There are four and a half Republican presidential contenders who are telling the truth about Trump. Mike Pence, Asa Hutchinson, Chris Christie, and Will Hurd are solid. Nikki Haley, characteristically, is hedging (claiming that these cases are a distraction and that we “can’t keep dealing with this drama”), but she also sometimes stumbles into honesty. That is a departure from the norm during the 2016 primaries and during the Trump presidency. And it matters that these Republicans are making the case now, during the primaries, that Trump is unfit for office because some in the party will automatically tune out any critique of Trump if it seems that the beneficiary will be a Democrat in the general election. They are slightly more receptive to the argument when the beneficiary would be a different Republican. And if Trump becomes the nominee anyway, those who laid down a marker in the primaries cannot be credibly accused of carrying water for the Democrats.
Now, some will object, reasonably enough, that all of the Trump-critical candidates account for only about 11 percent of the primary vote according to recent polling. Less than ideal. But in our time, politics is a game of inches. Even supposing that the GOP nomination is no longer in play, the last two national elections were decided by 80,000 votes in 2016 and 44,000 votes in 2020. If just a small fraction of Republicans, to say nothing of independent voters, are dissuaded from supporting Trump because of the pending trials, it would make all the difference. A recent New York Times poll showed that 25 percent of the GOP electorate is not open to supporting Trump. Among that 25 percent, 49 percent think Trump is a criminal, and 29 percent (or about 7 percent of all Republican respondents) would vote for Biden over Trump in 2024.

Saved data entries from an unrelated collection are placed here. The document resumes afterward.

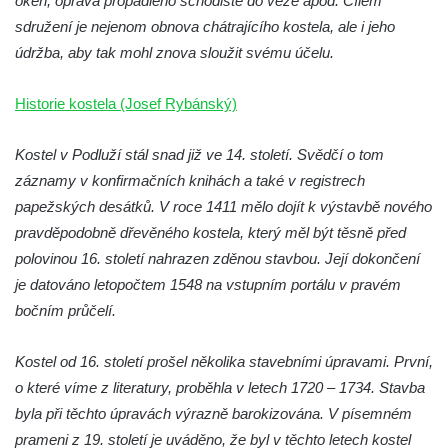
oken, oprava propadlého schodiště do věže apod. Cílem
Kostel Wang (Karpacz – Bierutowice,
sdružení je nejenom obnova chátrajícího kostela, ale i jeho
Polsko)
údržba, aby tak mohl znova sloužit svému účelu.
Skalní kaple Nejsvětější Trojice u Česká
Kamenice
Historie kostela (Josef Rybánský)
Kostel svatého Vendelína v Perštejně
Kostel v Podluží stál snad již ve 14. století. Svědčí o tom
Kostel Nejsvětější Trojice v Klášterci nad
záznamy v konfirmačních knihách a také v registrech
Ohří
papežských desátků. V roce 1411 mělo dojít k výstavbě nového
Evangelická modlitebna u autobusového
pravděpodobně dřevěného kostela, který měl být těsně před
nádraží v Dubé
polovinou 16. století nahrazen zděnou stavbou. Její dokončení
Hřbitovní kaple ve Velkém Šenově
je datováno letopočtem 1548 na vstupním portálu v pravém
Kaple svaté Apolónie v Cítolibech
bočním průčelí.
Kostel svatého Jakuba Většího v Cítolibech
Kostel od 16. století prošel několika stavebními úpravami. První,
Márnice na hřbitově v Chlumčanech
o které víme z literatury, proběhla v letech 1720 – 1734. Stavba
Kostel svatého Klementa ve Chlumčanech
byla při těchto úpravách výrazně barokizována. V písemném
Kaple svatého Václava ve Vlčí
prameni z 19. století je uváděno, že byl v těchto letech kostel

Is that enough to keep the disaster of a second Trump term at bay? Probably not, because the structure of the Electoral College requires that the Democrat score at least a four point victory to prevail.
In our polarized information world, with millions getting only news that is politically palatable, it’s excruciatingly difficult to convey basic facts. But trials, especially trials that will dominate every single news outlet, are probably the one way to penetrate those hermetically sealed bubbles. As inconceivable as it seems to viewers of CNN and readers of the New York Times, millions of Americans do not know a fraction of the offenses Trump committed. And while millions won’t care, a saving few may. Through the trials, some who are currently in ignorance will learn facts that will disturb them. There will be no escaping the cataract of facts that will fill the airwaves in the coming months, and while spinners will work overtime to explain it all away, their task will be more challenging when there is testimony from Republicans and cross examination and sworn oaths. Our justice system is by no means perfect at revealing truth, but it’s far superior to social media or cable TV. If just a few tens of thousands of Americans in key states have their minds opened to new information, it could be enough to avoid an unthinkable outcome in 2024.
So we must strap in and prepare to play our part, mindful of the stakes, and welcoming a new ally in the battle for truth—the courts.